Requirement: Everything from the line with "teikiamų paslaugų kokybę." to the last line of the listing must be retyped exactly, both ends included, with the pictures dropped.

Dataset content:
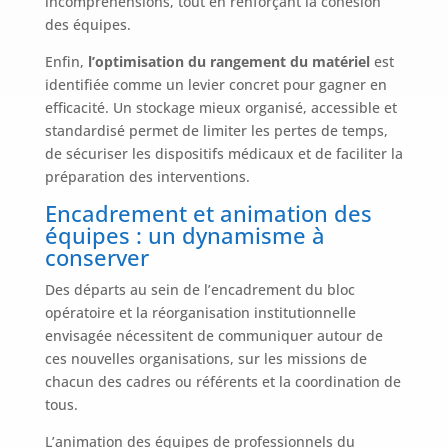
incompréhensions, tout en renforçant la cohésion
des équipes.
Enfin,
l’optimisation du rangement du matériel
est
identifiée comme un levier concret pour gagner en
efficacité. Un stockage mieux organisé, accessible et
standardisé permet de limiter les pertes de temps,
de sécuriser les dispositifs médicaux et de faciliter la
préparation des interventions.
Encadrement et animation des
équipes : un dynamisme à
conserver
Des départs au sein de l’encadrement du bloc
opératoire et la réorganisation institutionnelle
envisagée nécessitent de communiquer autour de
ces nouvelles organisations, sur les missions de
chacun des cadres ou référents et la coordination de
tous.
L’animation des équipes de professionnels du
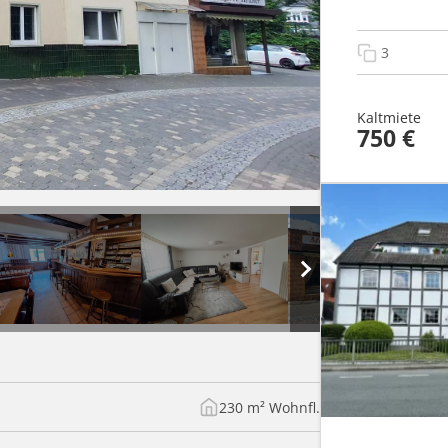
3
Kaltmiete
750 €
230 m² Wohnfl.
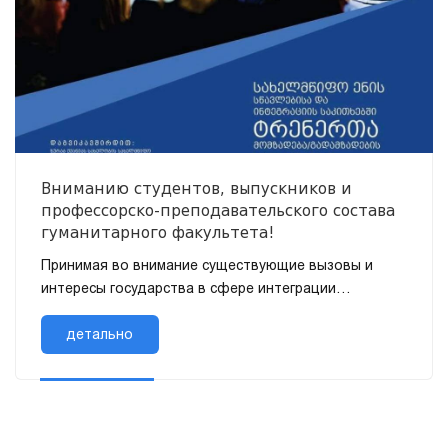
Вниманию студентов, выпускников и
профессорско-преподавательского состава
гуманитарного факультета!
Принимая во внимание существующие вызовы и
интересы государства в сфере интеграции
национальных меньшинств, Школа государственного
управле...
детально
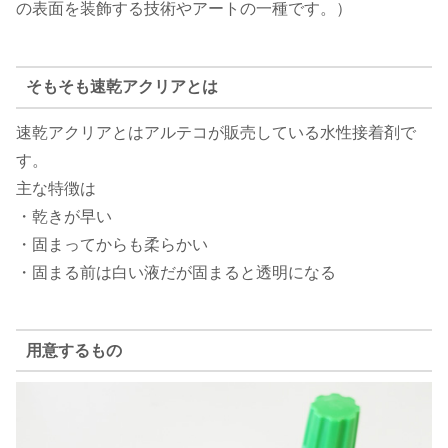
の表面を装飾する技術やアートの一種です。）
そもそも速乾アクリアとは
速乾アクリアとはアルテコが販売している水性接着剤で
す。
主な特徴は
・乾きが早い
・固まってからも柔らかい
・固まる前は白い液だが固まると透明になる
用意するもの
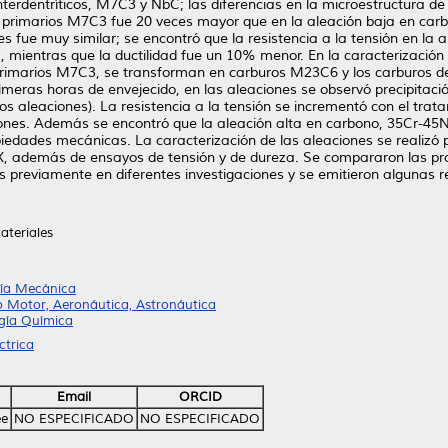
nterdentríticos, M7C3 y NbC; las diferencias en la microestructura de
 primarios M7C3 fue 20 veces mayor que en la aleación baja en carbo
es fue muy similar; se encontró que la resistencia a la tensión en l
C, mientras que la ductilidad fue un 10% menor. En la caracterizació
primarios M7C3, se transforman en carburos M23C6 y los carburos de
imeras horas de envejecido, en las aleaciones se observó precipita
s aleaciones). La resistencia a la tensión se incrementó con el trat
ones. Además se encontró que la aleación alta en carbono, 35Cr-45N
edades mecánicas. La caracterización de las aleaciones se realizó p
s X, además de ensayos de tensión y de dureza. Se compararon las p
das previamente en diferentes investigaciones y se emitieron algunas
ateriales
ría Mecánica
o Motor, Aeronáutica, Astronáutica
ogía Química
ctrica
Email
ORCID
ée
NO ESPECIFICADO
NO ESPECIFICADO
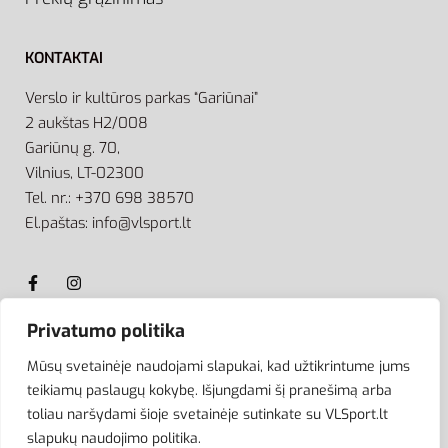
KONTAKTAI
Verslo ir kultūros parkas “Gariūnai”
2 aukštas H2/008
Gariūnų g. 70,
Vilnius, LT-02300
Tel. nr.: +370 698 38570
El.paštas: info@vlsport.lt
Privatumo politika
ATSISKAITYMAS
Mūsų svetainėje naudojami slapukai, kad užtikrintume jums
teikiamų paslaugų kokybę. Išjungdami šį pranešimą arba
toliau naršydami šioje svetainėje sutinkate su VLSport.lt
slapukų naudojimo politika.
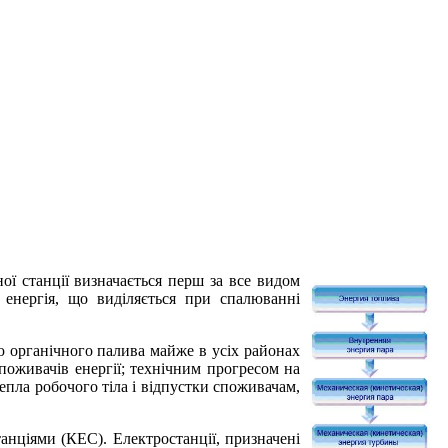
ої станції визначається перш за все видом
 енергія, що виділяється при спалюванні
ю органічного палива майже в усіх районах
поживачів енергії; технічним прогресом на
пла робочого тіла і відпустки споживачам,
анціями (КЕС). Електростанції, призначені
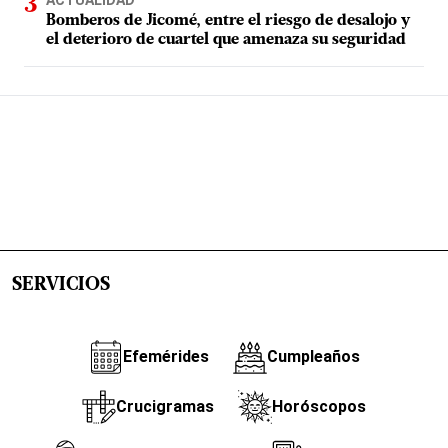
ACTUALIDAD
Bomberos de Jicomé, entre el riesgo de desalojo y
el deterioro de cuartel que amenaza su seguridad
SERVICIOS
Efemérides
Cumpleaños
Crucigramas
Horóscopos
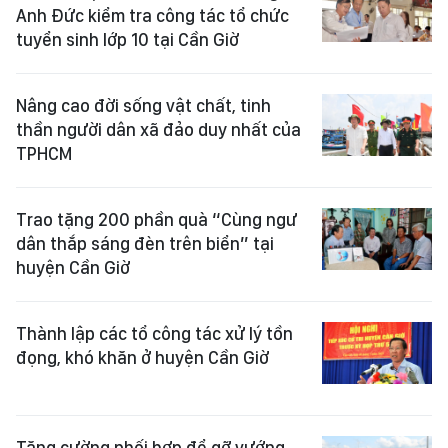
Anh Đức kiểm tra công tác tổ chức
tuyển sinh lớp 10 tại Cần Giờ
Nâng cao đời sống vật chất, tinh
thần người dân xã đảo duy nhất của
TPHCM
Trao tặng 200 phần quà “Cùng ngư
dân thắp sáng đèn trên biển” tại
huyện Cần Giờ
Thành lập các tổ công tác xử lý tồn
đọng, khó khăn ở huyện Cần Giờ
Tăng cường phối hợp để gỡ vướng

Answer to this problem:
teikiamų paslaugų kokybę. Išjungdami šį pranešimą arba
toliau naršydami šioje svetainėje sutinkate su VLSport.lt
slapukų naudojimo politika.
ої станції визначається перш за все видом
 енергія, що виділяється при спалюванні
ю органічного палива майже в усіх районах
поживачів енергії; технічним прогресом на
пла робочого тіла і відпустки споживачам,
анціями (КЕС). Електростанції, призначені
ACTUALIDAD
Bomberos de Jicomé, entre el riesgo de desalojo y
el deterioro de cuartel que amenaza su seguridad
SERVICIOS
Efemérides
Cumpleaños
Crucigramas
Horóscopos
Anh Đức kiểm tra công tác tổ chức
tuyển sinh lớp 10 tại Cần Giờ
Nâng cao đời sống vật chất, tinh
thần người dân xã đảo duy nhất của
TPHCM
Trao tặng 200 phần quà “Cùng ngư
dân thắp sáng đèn trên biển” tại
huyện Cần Giờ
Thành lập các tổ công tác xử lý tồn
đọng, khó khăn ở huyện Cần Giờ
Tăng cường phối hợp để gỡ vướng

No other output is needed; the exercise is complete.